** Given records follows **
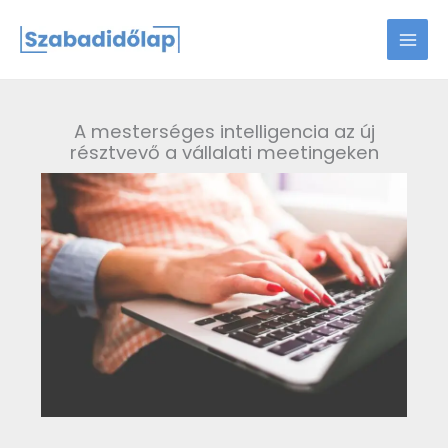
Skip
to
content
A mesterséges intelligencia az új
résztvevő a vállalati meetingeken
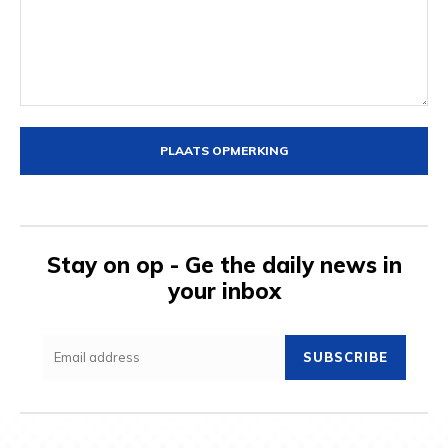
Opmerking:
Stay on op - Ge the daily news in
your inbox
SUBSCRIBE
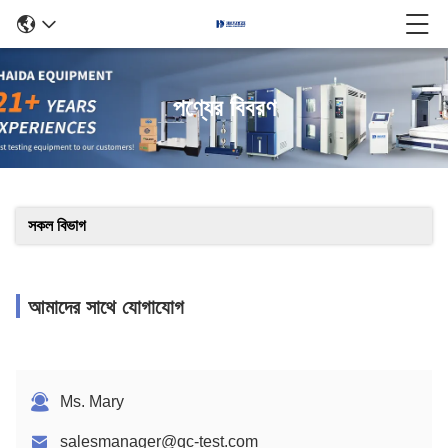
পণ্যের বিবরণ
সকল বিভাগ
আমাদের সাথে যোগাযোগ
Ms. Mary
salesmanager@qc-test.com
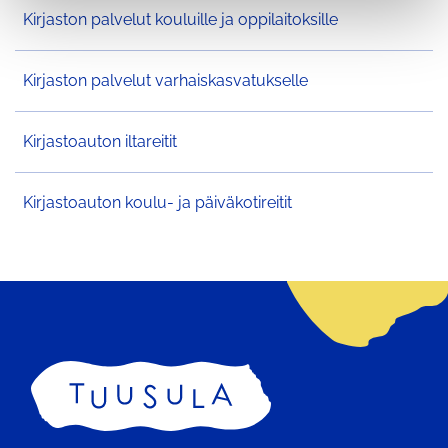
Kirjaston palvelut kouluille ja oppilaitoksille
Kirjaston palvelut varhaiskasvatukselle
Kirjastoauton iltareitit
Kirjastoauton koulu- ja päiväkotireitit
Etusivu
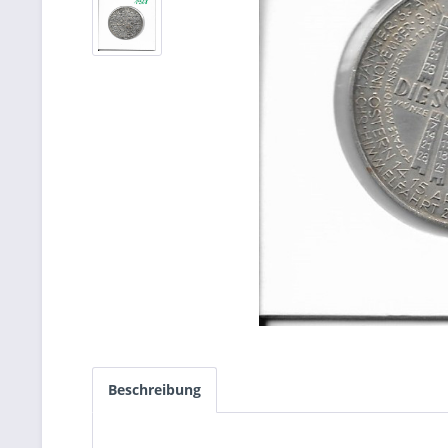
Beschreibung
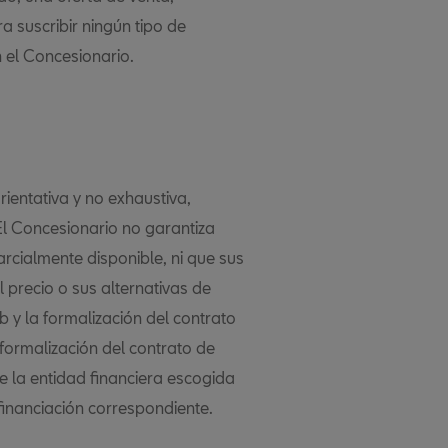
a suscribir ningún tipo de
 el Concesionario.
rientativa y no exhaustiva,
l Concesionario no garantiza
arcialmente disponible, ni que sus
 precio o sus alternativas de
eb y la formalización del contrato
formalización del contrato de
de la entidad financiera escogida
 financiación correspondiente.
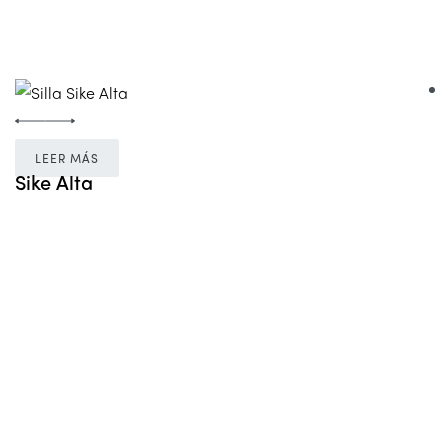
LEER MÁS
Sike Alta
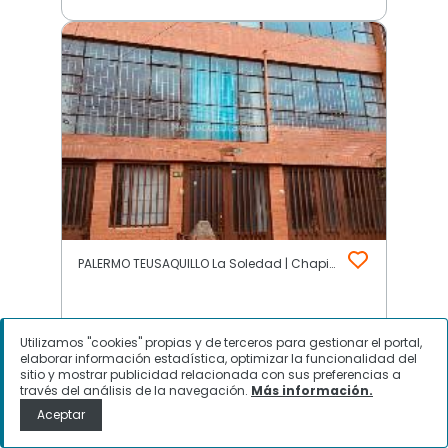
PALERMO TEUSAQUILLO La Soledad | Chapinero | Bogotá D.C.
$
3.100.000
Utilizamos "cookies" propias y de terceros para gestionar el portal,
elaborar información estadística, optimizar la funcionalidad del
Casa en Arriendo, PALERMO
sitio y mostrar publicidad relacionada con sus preferencias a
través del análisis de la navegación.
Más información.
TEUSAQUILLO La Soledad, Bogotá
Aceptar
D.C.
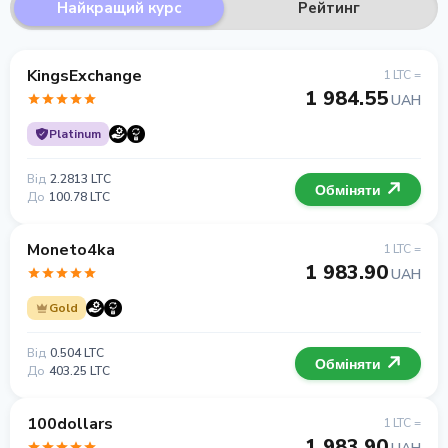
Найкращий курс
Рейтинг
KingsExchange
1 LTC =
1 984.55
UAH
Platinum
Від
2.2813 LTC
Обміняти
До
100.78 LTC
Moneto4ka
1 LTC =
1 983.90
UAH
Gold
Від
0.504 LTC
Обміняти
До
403.25 LTC
100dollars
1 LTC =
1 983.90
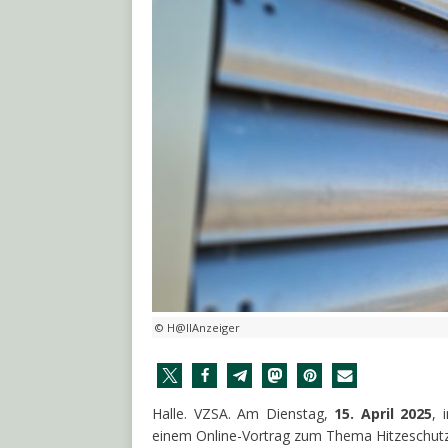
© H@llAnzeiger
Halle. VZSA. Am Dienstag,
15. April 2025
, 
einem Online-Vortrag zum Thema Hitzeschut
** End of Given records **
**What to do:** For this answer, return word for word the lines from the first line of the records through the line containing "Beschreibung". Omit the pictures.

**Written response:**
Skip
to
content
A mesterséges intelligencia az új
résztvevő a vállalati meetingeken
Opmerking:
Stay on op - Ge the daily news in
your inbox
SUBSCRIBE
পণ্যের বিবরণ
সকল বিভাগ
আমাদের সাথে যোগাযোগ
Ms. Mary
salesmanager@qc-test.com
Kirjaston palvelut kouluille ja oppilaitoksille
Kirjaston palvelut varhaiskasvatukselle
Kirjastoauton iltareitit
Kirjastoauton koulu- ja päiväkotireitit
Etusivu
Beschreibung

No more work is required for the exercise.